いつかはと思ってるうちに最近は、そもそも多額の現金を持ち歩くことがなくなってきました。いうまでもなく、キャッシュレス決済が普及して現金を使う機会が急激に減ってきたからです。
クレジットカードは昔からあって「わたしはカード主義なのだ」と言えば、寂しい懐事情を隠す言い訳になってました。しかし、最近は本当に、家出てから帰るまで現金を全く使わない日が増えてきました。コンビニや自販機の支払いはすべてpaypayやICOCAなどのプリペイド決済、本屋さんはじめいろんなお店でもクレジットカードのタッチ決済、カバンの底から財布を探す必要ないし、レジを通る時間も短くなります。実に便利。財布の中から現金が減らなくて余裕かましてるあいだに、銀行口座からお金がバンバン消えていってるわけです。
経済産業省の統計によると、日本の2022年のキャッシュレス率は金額ベースで36%だそうです。日本中で買い物に使われた金額の3分の1以上がキャッシュレスで決済されたわけです。この割合は世界的にみると非常に低くてですね、アメリカは47%、中国でも60%、韓国ではなんと94%。つまり韓国の人はほとんど現金なしで買い物しているわけで、これは国を挙げて電子決済経済を推進、構築してきた結果です。一方ドイツはなんと17.9%と極端に低い。これは意外な感じですが、理由としてドイツ人は借金を嫌う傾向があるとか。確かに後払いのクレジットカードは借金といえます。
1年ほど前やったか、デパートで買い物した際に、「新しいカードを作ってくれたら、今日の買い物を〇〇%値引きしますぜ」と言われて、そんなに安くなるのならと思ったところが、手続きにやたら手間がかかり途中で時間が無くなって「もおいい!やめる!」とキレて、買い物やめて帰ってきたことがありました。

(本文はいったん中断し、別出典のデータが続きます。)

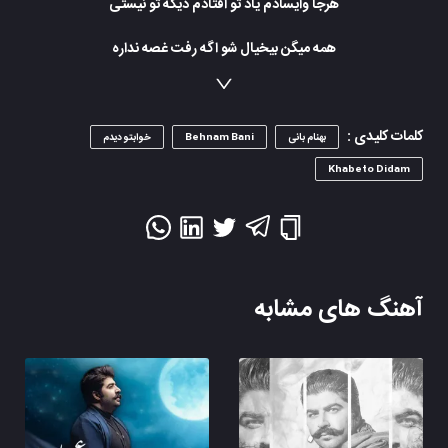
هرجا وایسادم یاد تو افتادم دیگه تو نیستی‌
همه میگن بیخیال شو اگه رفت غصه نداره
تو دلاشون ولی‌ میگن حق داره بیچاره
تو که نیستی‌ ولی‌ بازم دوست داره قلبم
هرچی‌ برگردم از اول رو تو دست میذاره قلبم
کلمات کلیدی :
بهنام بانی
Behnam Bani
خوابتو دیدم
دل دیوونه بی‌ تو نمیتونه، وای دلِ تنگم
Khabeto Didam
رفت که برگرده اینا همش درده، وای دلِ تنگم
نمه بارون و خاطره هامونو دیگه تو نیستی‌
هرجا وایسادم یاد تو افتادم اما تو نیستی‌
آهنگ های مشابه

そのデパートにしてみたら、一回割引して売り上げが減っても、のちのちうちの店でカード使ってくれればという思惑やったわけで、この種の囲い込み商法の横行はカードが蔓延る所以と言えます。
売る側は、簡単に買い物させるためカードを持たせたい。消費者は、安易に買い物してしまうカードは極力持たない方が賢い。このせめぎあいが今日も日本経済を支えているのです。知らんけど。
かくして気がつけばまったく使わないクレジットカードがどんどん増殖します。先日突然、期限の更新で新しいカードが郵送されてきて「そいやこんなカード持ってたんや」ということがあり、すぐに電話して解約しました。気付かずに何年も年会費を払い続けてるカードがほかにもあるかも知れません。これは一度ぢっくり確認したほうがよさそうです。
再来月には新しいお札が流通し始めます。日本ではまだまだ現金払いが3分の2を占めてます。この先キャッシュレス、どこまで進んでいくのでしょうか。